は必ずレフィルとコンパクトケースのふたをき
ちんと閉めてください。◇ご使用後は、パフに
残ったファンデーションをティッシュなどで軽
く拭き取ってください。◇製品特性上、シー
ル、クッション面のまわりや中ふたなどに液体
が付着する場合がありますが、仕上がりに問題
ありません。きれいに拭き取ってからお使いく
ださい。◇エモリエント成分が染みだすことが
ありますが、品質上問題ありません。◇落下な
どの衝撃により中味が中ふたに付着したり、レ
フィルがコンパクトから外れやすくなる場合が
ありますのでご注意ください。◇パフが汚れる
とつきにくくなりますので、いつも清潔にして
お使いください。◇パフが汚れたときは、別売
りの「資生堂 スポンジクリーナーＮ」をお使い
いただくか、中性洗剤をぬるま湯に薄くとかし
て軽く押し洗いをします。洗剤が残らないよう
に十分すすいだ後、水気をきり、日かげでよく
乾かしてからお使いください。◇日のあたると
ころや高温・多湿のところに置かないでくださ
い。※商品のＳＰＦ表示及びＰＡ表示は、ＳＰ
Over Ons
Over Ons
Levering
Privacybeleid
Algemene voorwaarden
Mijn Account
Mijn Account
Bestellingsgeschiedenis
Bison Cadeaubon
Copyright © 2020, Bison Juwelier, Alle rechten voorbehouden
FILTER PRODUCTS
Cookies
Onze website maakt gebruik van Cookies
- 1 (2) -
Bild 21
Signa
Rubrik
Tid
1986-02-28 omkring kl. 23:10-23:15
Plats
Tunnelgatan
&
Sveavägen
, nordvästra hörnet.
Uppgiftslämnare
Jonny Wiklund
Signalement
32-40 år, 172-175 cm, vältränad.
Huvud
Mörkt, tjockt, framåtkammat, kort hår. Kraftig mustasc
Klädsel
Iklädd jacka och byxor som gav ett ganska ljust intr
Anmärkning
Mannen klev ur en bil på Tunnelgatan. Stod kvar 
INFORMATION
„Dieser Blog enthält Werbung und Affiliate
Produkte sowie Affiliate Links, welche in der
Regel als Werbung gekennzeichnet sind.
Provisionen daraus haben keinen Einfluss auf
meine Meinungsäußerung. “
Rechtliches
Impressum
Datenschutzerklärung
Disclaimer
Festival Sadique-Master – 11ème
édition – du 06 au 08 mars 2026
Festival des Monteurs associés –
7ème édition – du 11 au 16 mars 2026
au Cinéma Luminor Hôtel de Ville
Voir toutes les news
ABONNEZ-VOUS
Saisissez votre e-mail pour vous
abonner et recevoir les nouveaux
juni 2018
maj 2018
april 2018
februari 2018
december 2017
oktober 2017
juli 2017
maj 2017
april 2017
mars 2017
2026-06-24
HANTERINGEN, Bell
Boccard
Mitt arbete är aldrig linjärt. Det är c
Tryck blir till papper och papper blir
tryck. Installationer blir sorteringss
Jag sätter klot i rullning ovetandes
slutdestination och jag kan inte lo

_ _ _ _ _ _ _

→ Task statement: Report each line in the entries where the string "Bison" occurs.

→ Answer section:
Bison Cadeaubon
Copyright © 2020, Bison Juwelier, Alle rechten voorbehouden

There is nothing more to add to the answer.